Namun, ternyata tak sedikit pula masyarakat yang ikut bergabung menjadi anggota dari Keraton Agung Sejagat, Sunda Empire hingga King of The King.

Sosiolog sekaligus dosen dari Jurusan Sosiologi Universitas Gadjah Mada (UGM) Tya Pamungkas melihat fenomena ini sebagai scammer (kelompok atau perorangan yang melakukan penipuan dengan cara kotor serta untuk melakukan panjat sosial).

Fenomena scammer atau munculnya kelompok-kelompok ini, kata Tya, terjadi karena adanya pengaruh kapitalisme neoliberal yang tejadi di masyarakat.

“Munculnya kelompok ajaib ini seperti fenomena scammer, ini semacam kapitalisme neoliberal karena banyaknya kehilangan atas sosok panutan, nah ruang kosong ini yang kemudian diisi oleh kelompok-kolompok itu untuk mendapatkan keuntungan pribadi,” ujar Tya kepada redaksi Tirto.

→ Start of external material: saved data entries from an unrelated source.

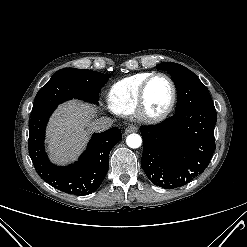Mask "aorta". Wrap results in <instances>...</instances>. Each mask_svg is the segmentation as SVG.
<instances>
[{
	"label": "aorta",
	"mask_w": 247,
	"mask_h": 247,
	"mask_svg": "<svg viewBox=\"0 0 247 247\" xmlns=\"http://www.w3.org/2000/svg\"><path fill=\"white\" fill-rule=\"evenodd\" d=\"M126 143L130 148H139L142 144V138L140 135L133 133L127 136Z\"/></svg>",
	"instance_id": "aorta-1"
}]
</instances>
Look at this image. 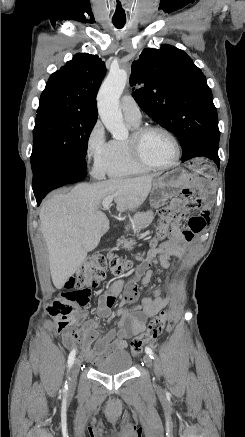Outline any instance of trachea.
Segmentation results:
<instances>
[{
  "label": "trachea",
  "mask_w": 245,
  "mask_h": 437,
  "mask_svg": "<svg viewBox=\"0 0 245 437\" xmlns=\"http://www.w3.org/2000/svg\"><path fill=\"white\" fill-rule=\"evenodd\" d=\"M125 23H126V22H124V21H113V24H114V26H115L117 29H121V28H123L124 25H125Z\"/></svg>",
  "instance_id": "1"
}]
</instances>
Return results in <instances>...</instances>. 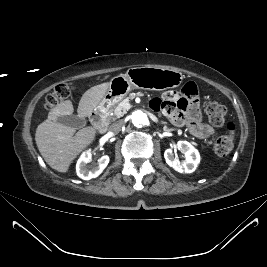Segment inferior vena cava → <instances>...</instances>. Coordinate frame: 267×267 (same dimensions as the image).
<instances>
[{
    "label": "inferior vena cava",
    "mask_w": 267,
    "mask_h": 267,
    "mask_svg": "<svg viewBox=\"0 0 267 267\" xmlns=\"http://www.w3.org/2000/svg\"><path fill=\"white\" fill-rule=\"evenodd\" d=\"M123 122L122 121H116L112 123L109 127V130L115 134L119 133L122 129Z\"/></svg>",
    "instance_id": "inferior-vena-cava-1"
}]
</instances>
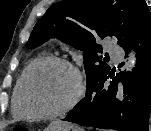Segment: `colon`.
<instances>
[{
	"instance_id": "obj_1",
	"label": "colon",
	"mask_w": 151,
	"mask_h": 131,
	"mask_svg": "<svg viewBox=\"0 0 151 131\" xmlns=\"http://www.w3.org/2000/svg\"><path fill=\"white\" fill-rule=\"evenodd\" d=\"M13 131H30V130L25 126H17L16 128H14Z\"/></svg>"
}]
</instances>
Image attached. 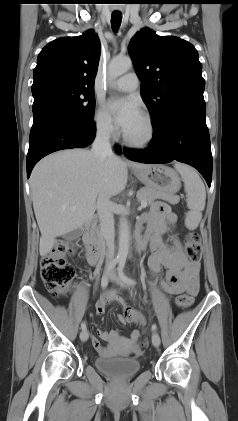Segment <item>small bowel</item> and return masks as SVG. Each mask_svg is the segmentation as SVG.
<instances>
[{"label":"small bowel","mask_w":238,"mask_h":421,"mask_svg":"<svg viewBox=\"0 0 238 421\" xmlns=\"http://www.w3.org/2000/svg\"><path fill=\"white\" fill-rule=\"evenodd\" d=\"M177 223V216L165 203H156L149 213L145 214L138 223V232L143 234L150 244L151 255L148 265L152 274L158 279L162 289L170 296L191 293L190 286L199 283V262H193L185 254L184 246L177 234L171 235V245L163 241V235L173 231ZM162 268L166 269L165 278L161 276ZM116 303L122 310L118 316L121 323L134 322L145 324V317L140 312L130 308L115 289L107 291L97 302L96 312L101 315L109 304ZM101 340L110 345H121L126 353L135 350L140 331L134 330L128 338L122 337L118 331L98 330ZM92 345L101 356H112V347H104L96 337H92Z\"/></svg>","instance_id":"1"}]
</instances>
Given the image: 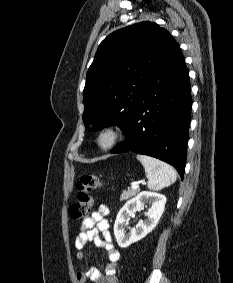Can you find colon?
Listing matches in <instances>:
<instances>
[{"mask_svg":"<svg viewBox=\"0 0 233 283\" xmlns=\"http://www.w3.org/2000/svg\"><path fill=\"white\" fill-rule=\"evenodd\" d=\"M102 186L97 176L82 175L77 182V201L70 207V217L74 220L89 216L94 203L92 192Z\"/></svg>","mask_w":233,"mask_h":283,"instance_id":"1","label":"colon"}]
</instances>
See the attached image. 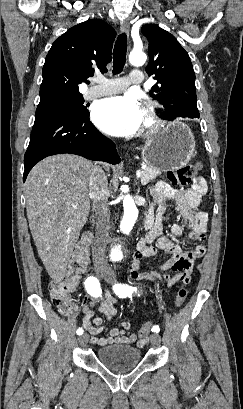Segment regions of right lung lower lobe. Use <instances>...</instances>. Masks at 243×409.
I'll list each match as a JSON object with an SVG mask.
<instances>
[{
  "mask_svg": "<svg viewBox=\"0 0 243 409\" xmlns=\"http://www.w3.org/2000/svg\"><path fill=\"white\" fill-rule=\"evenodd\" d=\"M71 153L111 164L120 162L115 144L90 122L89 114L78 116L53 111L35 114L30 143L24 156L23 181L43 158Z\"/></svg>",
  "mask_w": 243,
  "mask_h": 409,
  "instance_id": "right-lung-lower-lobe-1",
  "label": "right lung lower lobe"
}]
</instances>
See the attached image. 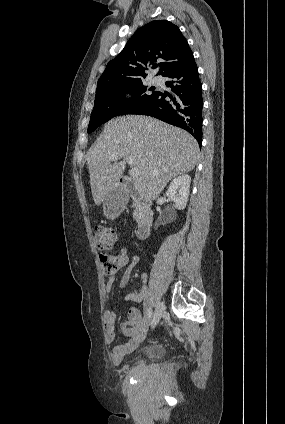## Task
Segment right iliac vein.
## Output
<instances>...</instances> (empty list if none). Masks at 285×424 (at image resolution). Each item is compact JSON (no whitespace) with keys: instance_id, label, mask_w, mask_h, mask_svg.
I'll return each mask as SVG.
<instances>
[{"instance_id":"1","label":"right iliac vein","mask_w":285,"mask_h":424,"mask_svg":"<svg viewBox=\"0 0 285 424\" xmlns=\"http://www.w3.org/2000/svg\"><path fill=\"white\" fill-rule=\"evenodd\" d=\"M163 310H164V303L159 302L156 306L155 313H154L153 319L151 321V327L152 328H154L158 324Z\"/></svg>"}]
</instances>
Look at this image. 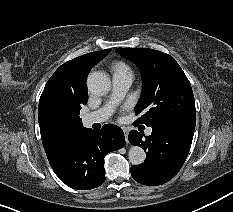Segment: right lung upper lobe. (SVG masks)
<instances>
[{
    "label": "right lung upper lobe",
    "instance_id": "cb5924a9",
    "mask_svg": "<svg viewBox=\"0 0 233 212\" xmlns=\"http://www.w3.org/2000/svg\"><path fill=\"white\" fill-rule=\"evenodd\" d=\"M111 49L79 56L61 65L48 80L39 101V126L48 160L57 157L72 136L84 128L73 118L76 107L88 99L86 78L89 71Z\"/></svg>",
    "mask_w": 233,
    "mask_h": 212
}]
</instances>
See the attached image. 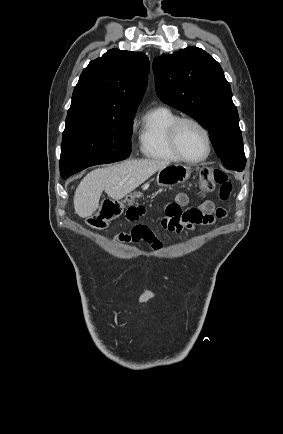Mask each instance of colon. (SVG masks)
Here are the masks:
<instances>
[{"label":"colon","mask_w":283,"mask_h":434,"mask_svg":"<svg viewBox=\"0 0 283 434\" xmlns=\"http://www.w3.org/2000/svg\"><path fill=\"white\" fill-rule=\"evenodd\" d=\"M201 182L203 188L212 190L218 187V193L221 200L229 198L232 191L226 173L217 168H205L201 171ZM139 195L137 193L129 195L125 200L106 199L103 201L99 211L88 218V224L95 229L105 228L112 220L119 217L127 205L135 203Z\"/></svg>","instance_id":"5ec220e1"}]
</instances>
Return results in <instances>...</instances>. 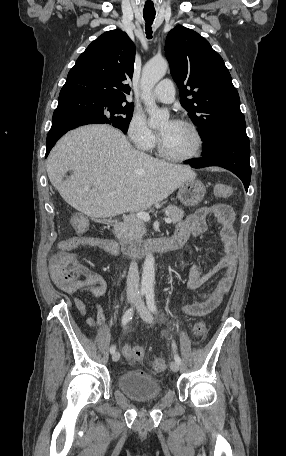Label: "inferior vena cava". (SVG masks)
Segmentation results:
<instances>
[{
    "instance_id": "602c4592",
    "label": "inferior vena cava",
    "mask_w": 286,
    "mask_h": 456,
    "mask_svg": "<svg viewBox=\"0 0 286 456\" xmlns=\"http://www.w3.org/2000/svg\"><path fill=\"white\" fill-rule=\"evenodd\" d=\"M127 296L138 297L139 292V272L138 265L134 261L130 263L128 276H127Z\"/></svg>"
}]
</instances>
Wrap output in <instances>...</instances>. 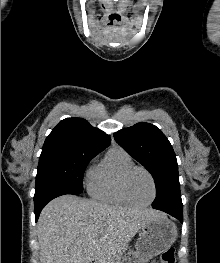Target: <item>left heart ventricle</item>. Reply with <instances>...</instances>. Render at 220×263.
<instances>
[{
  "label": "left heart ventricle",
  "instance_id": "b2bd125f",
  "mask_svg": "<svg viewBox=\"0 0 220 263\" xmlns=\"http://www.w3.org/2000/svg\"><path fill=\"white\" fill-rule=\"evenodd\" d=\"M131 198L137 203H146L152 197V184L143 171H135L128 182Z\"/></svg>",
  "mask_w": 220,
  "mask_h": 263
}]
</instances>
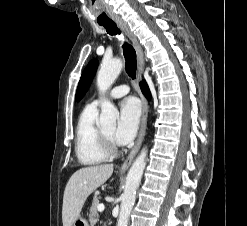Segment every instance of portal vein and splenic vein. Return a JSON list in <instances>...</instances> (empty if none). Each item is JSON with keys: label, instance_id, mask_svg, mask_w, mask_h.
<instances>
[{"label": "portal vein and splenic vein", "instance_id": "18ae733b", "mask_svg": "<svg viewBox=\"0 0 247 226\" xmlns=\"http://www.w3.org/2000/svg\"><path fill=\"white\" fill-rule=\"evenodd\" d=\"M104 208H105V206H104L103 203H100V204L97 206V210H98L99 212L104 211Z\"/></svg>", "mask_w": 247, "mask_h": 226}]
</instances>
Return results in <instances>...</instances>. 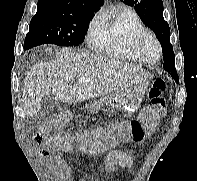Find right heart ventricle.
Wrapping results in <instances>:
<instances>
[{"label":"right heart ventricle","mask_w":197,"mask_h":181,"mask_svg":"<svg viewBox=\"0 0 197 181\" xmlns=\"http://www.w3.org/2000/svg\"><path fill=\"white\" fill-rule=\"evenodd\" d=\"M145 26L132 9L124 8L103 18L91 39L92 49L106 57L142 63L133 49V39Z\"/></svg>","instance_id":"1"}]
</instances>
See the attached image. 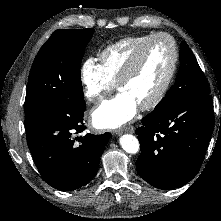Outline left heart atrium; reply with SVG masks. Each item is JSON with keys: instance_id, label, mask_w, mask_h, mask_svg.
<instances>
[{"instance_id": "39dd6f15", "label": "left heart atrium", "mask_w": 221, "mask_h": 221, "mask_svg": "<svg viewBox=\"0 0 221 221\" xmlns=\"http://www.w3.org/2000/svg\"><path fill=\"white\" fill-rule=\"evenodd\" d=\"M138 108L133 99L120 92L93 111V123L98 128L115 129L130 122L137 114Z\"/></svg>"}]
</instances>
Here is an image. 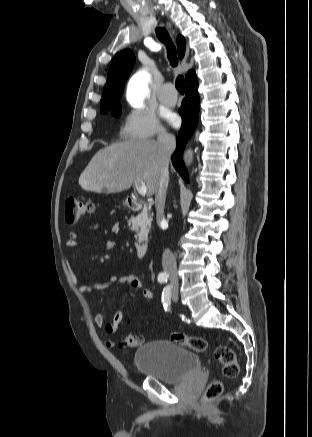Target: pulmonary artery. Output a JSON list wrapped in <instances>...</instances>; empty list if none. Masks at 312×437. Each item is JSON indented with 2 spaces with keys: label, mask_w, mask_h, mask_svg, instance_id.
I'll use <instances>...</instances> for the list:
<instances>
[{
  "label": "pulmonary artery",
  "mask_w": 312,
  "mask_h": 437,
  "mask_svg": "<svg viewBox=\"0 0 312 437\" xmlns=\"http://www.w3.org/2000/svg\"><path fill=\"white\" fill-rule=\"evenodd\" d=\"M173 86L170 83L163 85L161 88L158 98L161 103L167 106H174L177 102L178 96L175 91H173Z\"/></svg>",
  "instance_id": "pulmonary-artery-1"
}]
</instances>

Menurut dia, kondisi di mayarakat saat ini yang semakin individual juga semakin memungkinkan munculnya fenomena kelompok-kelompok tersebut untuk semakin berkembang di masyarakat.

“Ini ironi dan kontradiksi, masyarakat mulai lelah dan kehilangan panutan karena banyak yang mulai bersikap manipulatif, misalnya saat pilkades sekalipun itu uang yang mulai bicara, ya kemudian hal-hal ini yang dimanfaatkan kelompok-kelompok itu. Mereka juga memanfaatkan adanya media sosial untuk membuat semakin terkenal,” tambah Tya.

Sementara itu, Guru Besar Fakultas Psikologi Universitas Gadjah Mada (UGM) Prof. Koentjoro memandang fenomena kerajaan fiktif tak selalu berkaitan dengan persoalan ekonomi dan masih berpeluang muncul di kemudian hari.

"Akan selalu terjadi. Sejak zaman dahulu ada, dan ke depan akan tetap ada," kata Koentjoro di Kampus UGM, Yogyakarta, Selasa (21/1/2020), seperti dikutip Antara.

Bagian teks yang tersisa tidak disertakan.